In our bright, busy, twenty-first-century lives, what scares us? What monsters still lurk in our wardrobes, waiting to pounce?
That’s the intriguing jumping off point for this company-devised piece from Engineer Theatre Collective. In the first half, two explorers, including PhD student Hana, enter a sink hole in search of ancient artefacts and find something dark and primal in themselves. And all the mod-cons in the world offer no defence against what Hana later brings home with her.
Thanks to some clever movement direction, Dominic Kennedy’s sound design and Oscar Wyatt’s lighting, less is definitely more here. Eerie echoes and a total blackout, apart from torch beams, light a fuse in our imaginations. There’s a visceral thrill to the show’s recreation of potholing into darkness. It leans heavily on horror film tropes.
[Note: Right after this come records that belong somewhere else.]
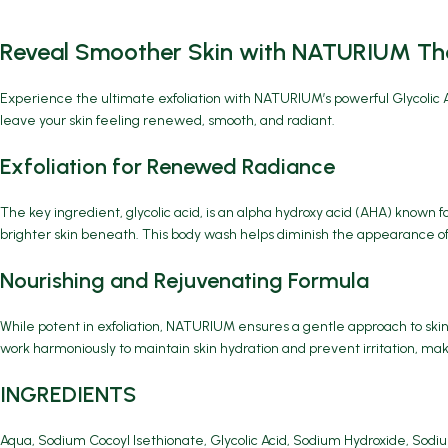
Reveal Smoother Skin with NATURIUM The
Experience the ultimate exfoliation with
NATURIUM’s powerful Glycolic A
leave your skin feeling renewed, smooth, and radiant.
Exfoliation for Renewed Radiance
The key ingredient, glycolic acid, is an alpha hydroxy acid (AHA) known fo
brighter skin beneath. This body wash helps diminish the appearance of 
Nourishing and Rejuvenating Formula
While potent in exfoliation, NATURIUM ensures a gentle approach to skin
work harmoniously to maintain skin hydration and prevent irritation, makin
INGREDIENTS
Aqua, Sodium Cocoyl Isethionate, Glycolic Acid, Sodium Hydroxide, Sodiu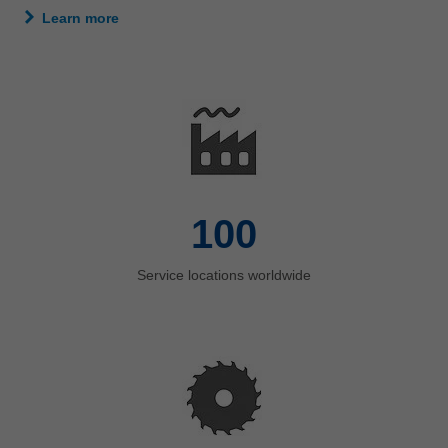
Learn more
100
Service locations worldwide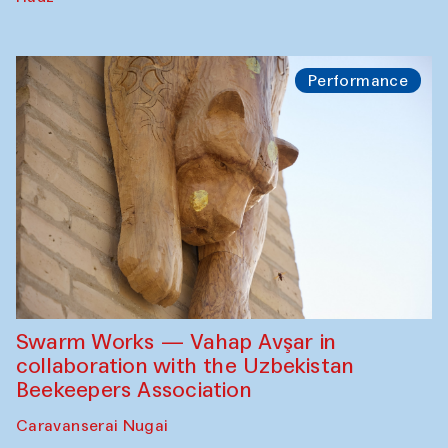
Performance
Swarm Works — Vahap Avşar in
collaboration with the Uzbekistan
Beekeepers Association
Caravanserai Nugai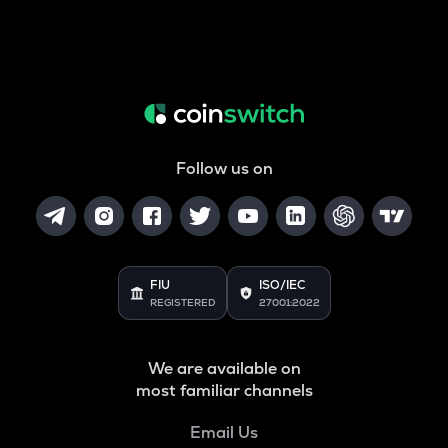
Follow us on
FIU
ISO/IEC
REGISTERED
27001:2022
We are available on
most familiar channels
Email Us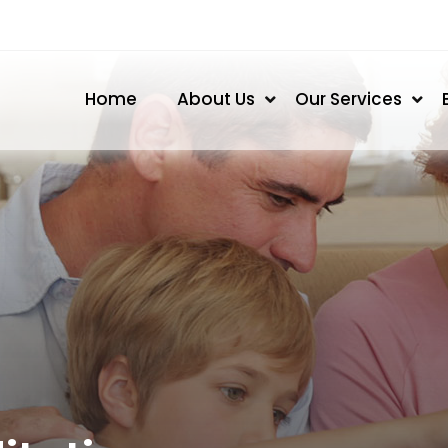
Home
About Us
Our Services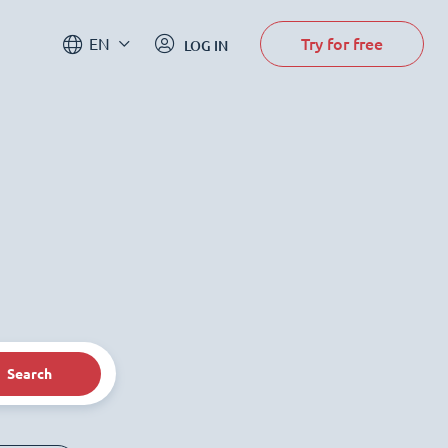
Try for free
EN
LOG IN
Search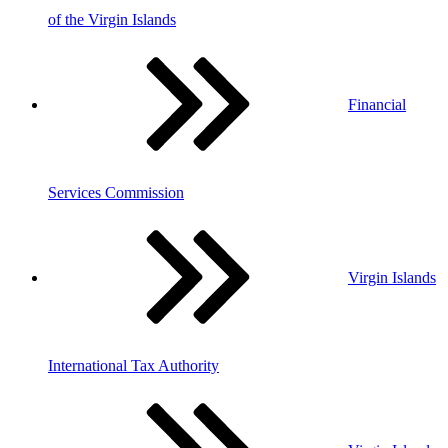
of the Virgin Islands
Financial
Services Commission
Virgin Islands
International Tax Authority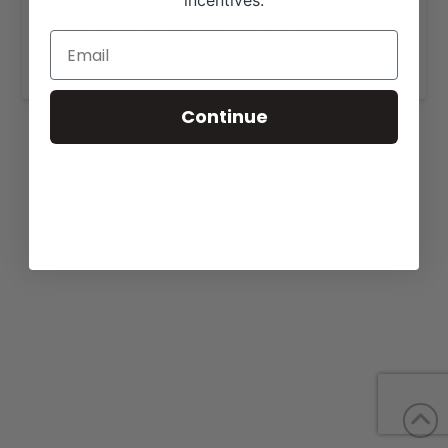
incentives.
View our website for more information,
https://grimmelgirlsshowcattle.com/for-sale/
.
Continue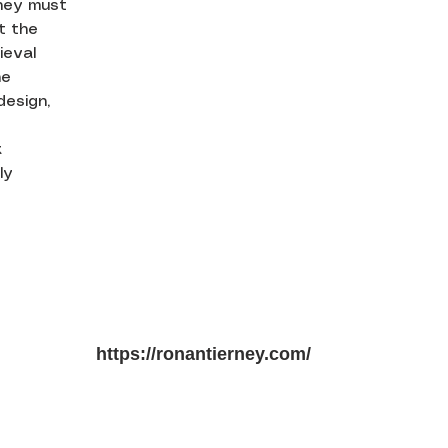
hey must
at the
ieval
he
design,
k
ly
https://ronantierney.com/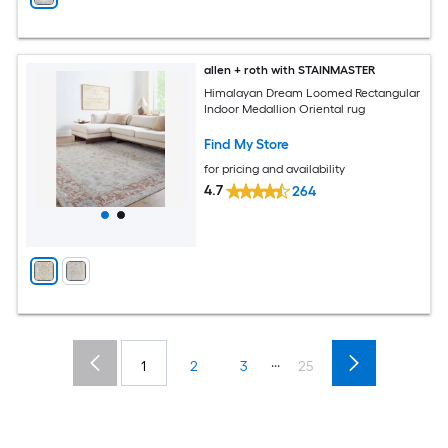
allen + roth with STAINMASTER
Himalayan Dream Loomed Rectangular
Indoor Medallion Oriental rug
Find My Store
for pricing and availability
4.7
264
...
1
2
3
25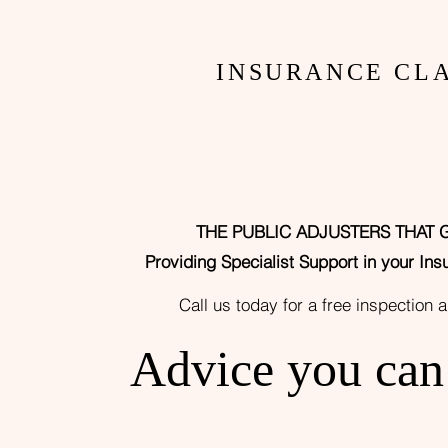
ARE
INSURANCE CLA
THE PUBLIC ADJUSTERS THAT 
Providing
Specialist Support in your Ins
Call us today for a free
inspection 
Advice you ca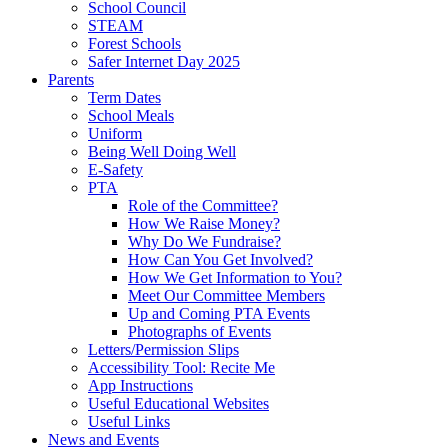
School Council
STEAM
Forest Schools
Safer Internet Day 2025
Parents
Term Dates
School Meals
Uniform
Being Well Doing Well
E-Safety
PTA
Role of the Committee?
How We Raise Money?
Why Do We Fundraise?
How Can You Get Involved?
How We Get Information to You?
Meet Our Committee Members
Up and Coming PTA Events
Photographs of Events
Letters/Permission Slips
Accessibility Tool: Recite Me
App Instructions
Useful Educational Websites
Useful Links
News and Events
But the production isn’t as strong at telling a compelling story. It soon loses momentum in a London-set second half that seems unsure of where to go next, after scaring us in our seats. Co-directors Jesse Fox and George Evans let the tautly wound tension of the cave scenes unravel into sameines. Ellie Isherwood brings a sense of trauma to Hana, but she’s hampered by a flat-footed script.
‘The Gap in The Light’ works best when it’s heart-thuddingly provoking our senses, but fares less well when it comes to digging a hole in our shiny veneer of rationality and exploring what lies beneath. Too many ideas are left hanging.